The husband was employed as a peace officer with the Los Angeles Police Department (LAPD). The wife filed a petition for dissolution of marriage. During discovery, the wife served a subpoena duces tecum on the LAPD, demanding the release of the husband's payroll records from July 1, 2001 to the present. The LAPD could not release the records because the husband's payroll records were statutorily considered confidential 'personnel records.' Instead, it followed its usual procedure of forwarding a routine waiver to the husband for him to sign so that the records could be released. The husband refused to sign the waiver. After a series of telephone conversations and letters between the attorneys of the parties, the LAPD filed a petition with the trial court for, inter alia, an order quashing the wife's subpoena. The trial court denied the petition and the LAPD appealed. The appellate court also denied the LAPD's petition. It held that, although the husband's payroll records are included under the category of confidential 'personnel records,' the intent of the legislature was to provide for full financial disclosure in matrimonial dissolution actions. Therefore, the release of payroll records in matrimonial dissolution actions requires the creation of an exception to the general rule of confidentiality.

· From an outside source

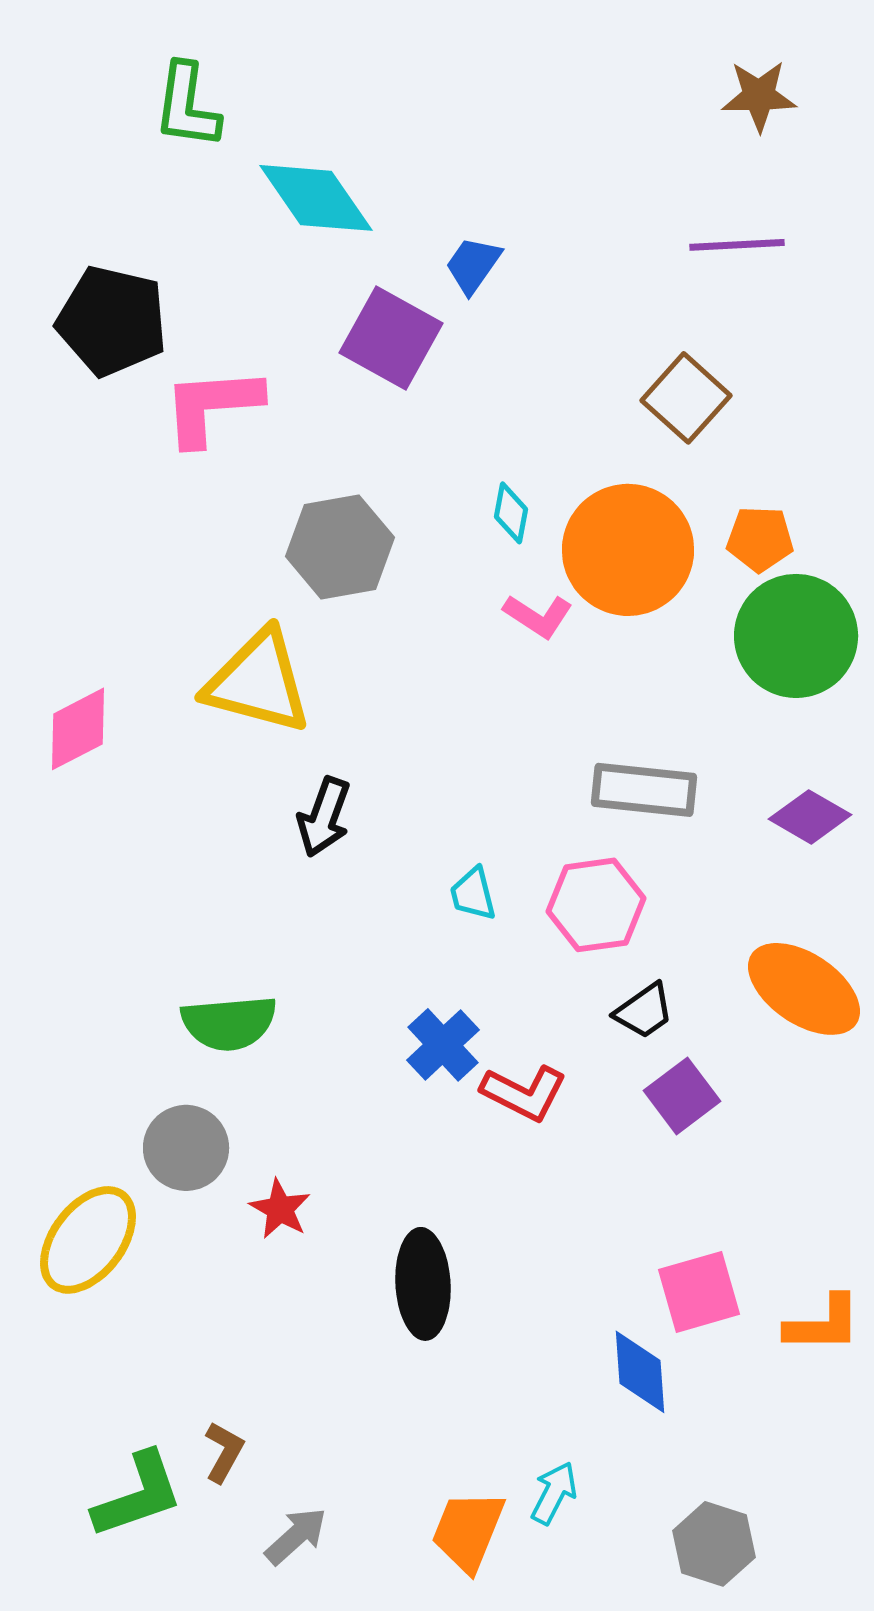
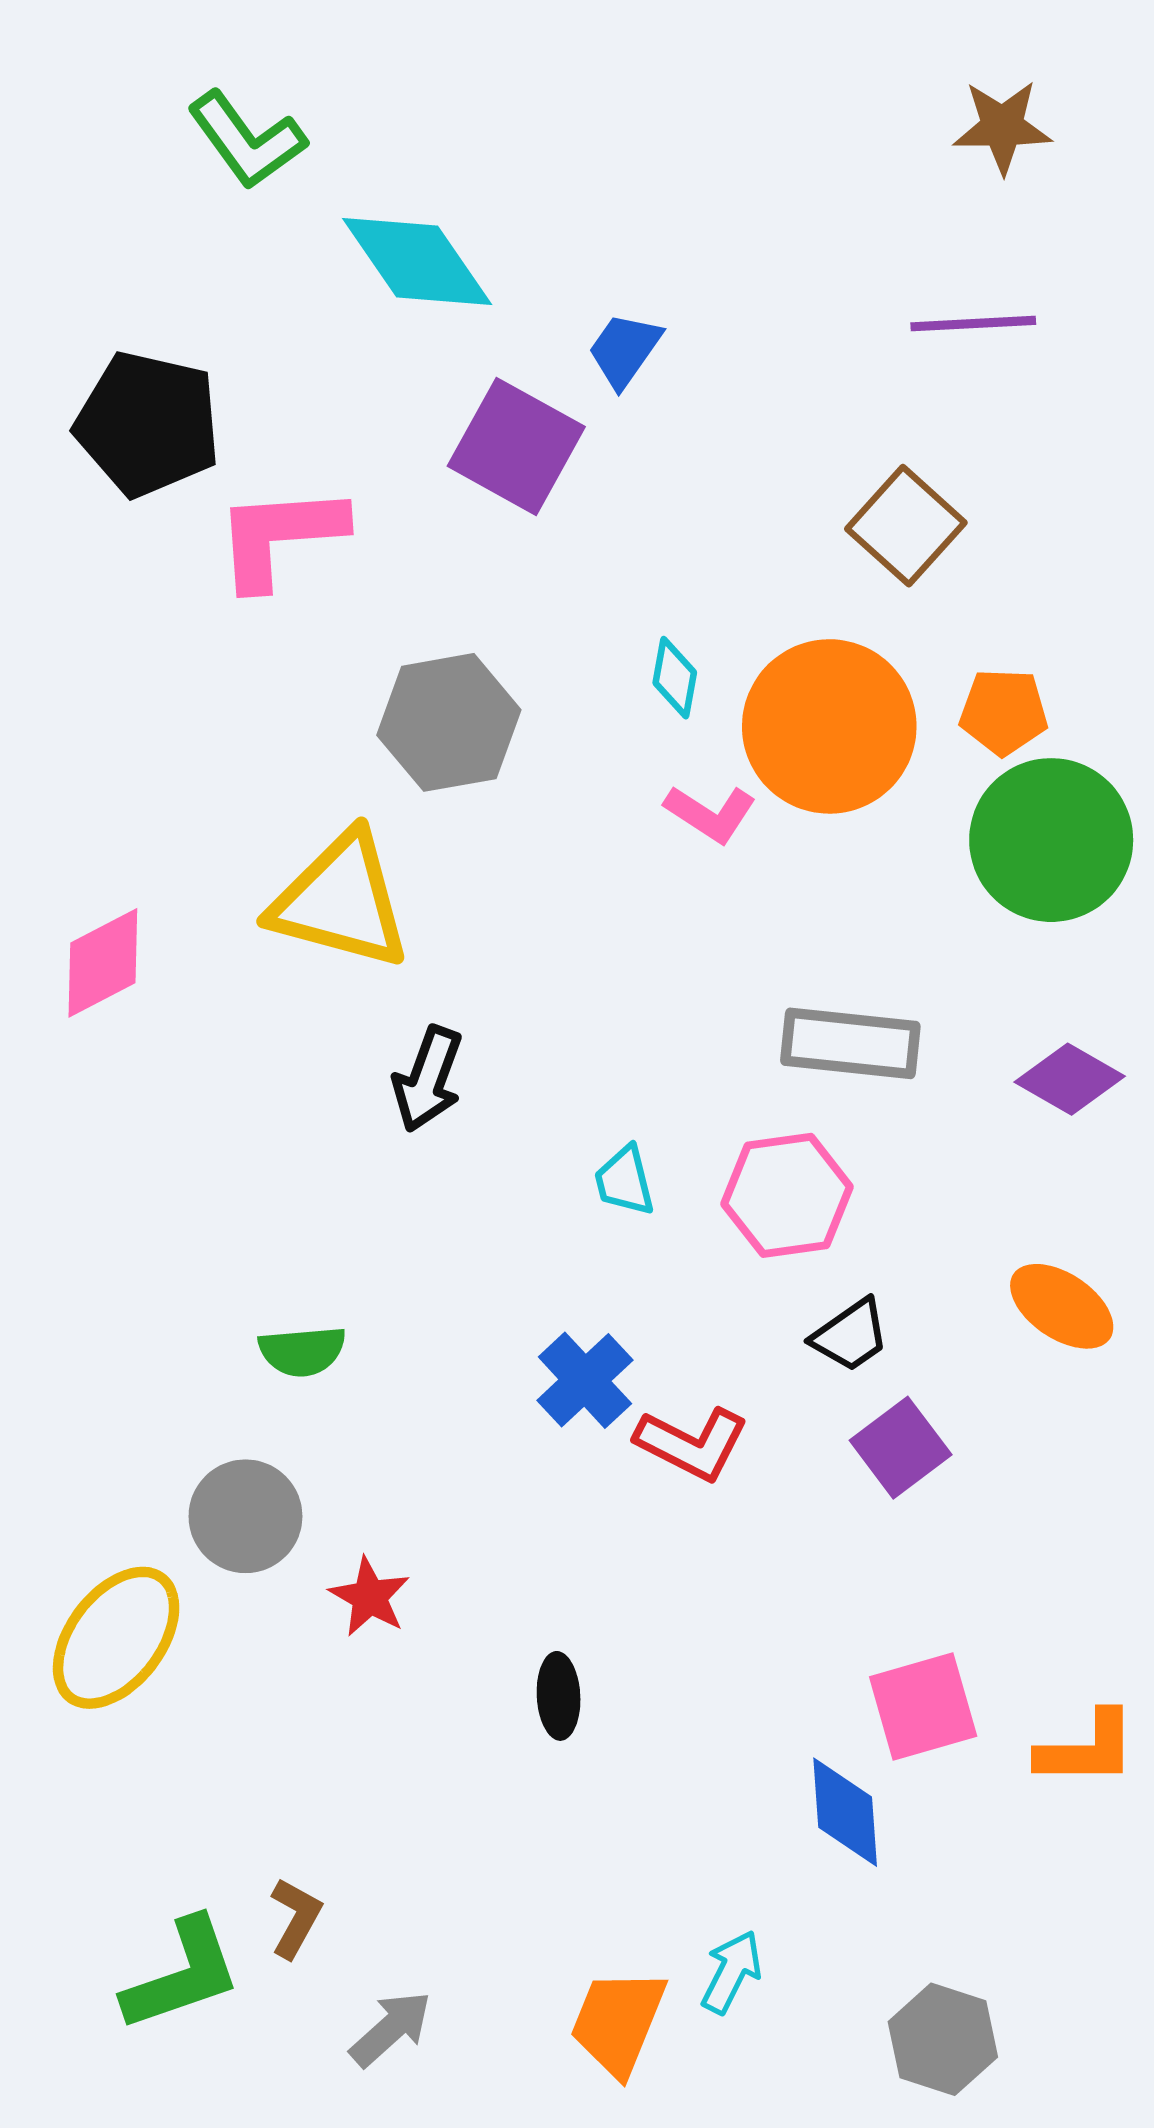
green L-shape: (187, 106) -> (247, 140), turned -44
orange ellipse: (804, 989) -> (1062, 1306), size x0.7
green semicircle: (229, 1023) -> (302, 1351), size x0.7
black ellipse: (423, 1284) -> (559, 1696), size x0.6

The court noted that the usual procedure in general civil litigation to obtain a peace officer's personnel records is called a 'Pitchess' procedure. However, the court held that in family law matters, there should be an exception to the Pitchess procedure because of the nature of the matrimonial matter. A spouse in a matrimonial or other family law matter is entitled to disclosure of the other spouse's financial records. To require a full Pitchess procedure would be a wasted and costly effort that goes against the need for cooperative discovery in matrimonial matters. The appellate court did not award costs or order sanctions against either the LAPD or the wife (the two parties to the appeal). It noted, however, that had the husband signed the waiver that peace officer spouses involved in matrimonial actions usually sign, the costs and efforts of the matter before the court could have been avoided. It noted it would leave an assessment of costs, sanctions and attorneys fees to the discretion of the trial court in the matrimonial action.